Amazon Redshift adapter for Datus Agent
Project description
Datus Redshift Adapter
Amazon Redshift adapter for Datus Agent, enabling seamless integration with Redshift data warehouses.
Features
- ✅ Full support for Redshift databases, schemas, tables, views, and materialized views
- ✅ Efficient metadata retrieval using PostgreSQL system catalogs
- ✅ Multiple authentication methods (username/password and IAM)

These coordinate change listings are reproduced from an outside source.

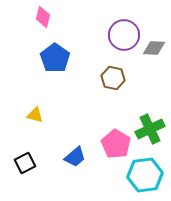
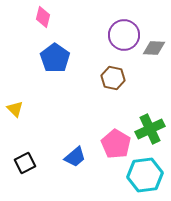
yellow triangle: moved 20 px left, 6 px up; rotated 30 degrees clockwise
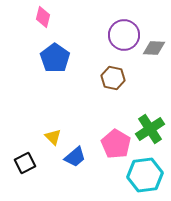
yellow triangle: moved 38 px right, 28 px down
green cross: rotated 8 degrees counterclockwise
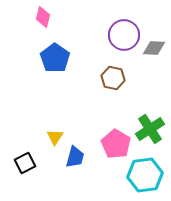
yellow triangle: moved 2 px right; rotated 18 degrees clockwise
blue trapezoid: rotated 35 degrees counterclockwise
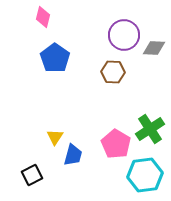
brown hexagon: moved 6 px up; rotated 10 degrees counterclockwise
blue trapezoid: moved 2 px left, 2 px up
black square: moved 7 px right, 12 px down
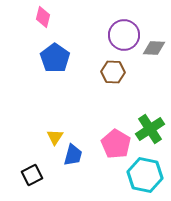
cyan hexagon: rotated 20 degrees clockwise
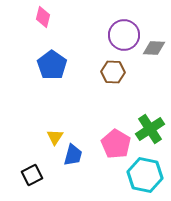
blue pentagon: moved 3 px left, 7 px down
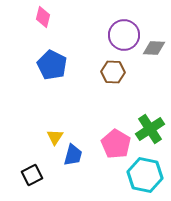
blue pentagon: rotated 8 degrees counterclockwise
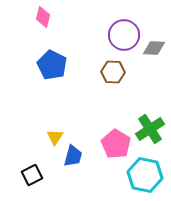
blue trapezoid: moved 1 px down
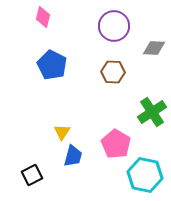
purple circle: moved 10 px left, 9 px up
green cross: moved 2 px right, 17 px up
yellow triangle: moved 7 px right, 5 px up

- ✅ SSL/TLS secure connections
- ✅ Arrow-based query execution for high performance
- ✅ Comprehensive error handling and logging
Installation
pip install datus-redshift
Or install from source:
cd datus-redshift
pip install -e .
Usage
Basic Connection (Username/Password)
from datus_redshift import RedshiftConnector, RedshiftConfig
# Create configuration
config = RedshiftConfig(
host="my-cluster.abc123.us-west-2.redshift.amazonaws.com",
username="admin",
password="MySecurePassword123",
database="my_database",
schema="public",
port=5439,
ssl=True
)
# Create connector instance
connector = RedshiftConnector(config)
# Test connection
result = connector.test_connection()
print(result)
# Execute a query
result = connector.execute_query("SELECT * FROM my_table LIMIT 10")
print(result.sql_return)
# Close connection when done
connector.close()
IAM Authentication
config = RedshiftConfig(
host="my-cluster.abc123.us-west-2.redshift.amazonaws.com",
username="iam_user",
database="my_database",
iam=True,
cluster_identifier="my-cluster",
region="us-west-2",
access_key_id="YOUR_ACCESS_KEY",
secret_access_key="YOUR_SECRET_KEY"
)
connector = RedshiftConnector(config)
Using with Datus Agent
Once installed, the Redshift adapter is automatically available in Datus Agent:
from datus.tools.db_tools import get_connector
# Datus will automatically use RedshiftConnector for redshift connections
connector = get_connector(
dialect="redshift",
config={
"host": "my-cluster.abc123.us-west-2.redshift.amazonaws.com",
"username": "admin",
"password": "MySecurePassword123",
"database": "my_database"
}
)
Common Operations
List Databases
databases = connector.get_databases()
print(f"Available databases: {databases}")
List Schemas
schemas = connector.get_schemas()
print(f"Available schemas: {schemas}")
List Tables
tables = connector.get_tables(schema_name="public")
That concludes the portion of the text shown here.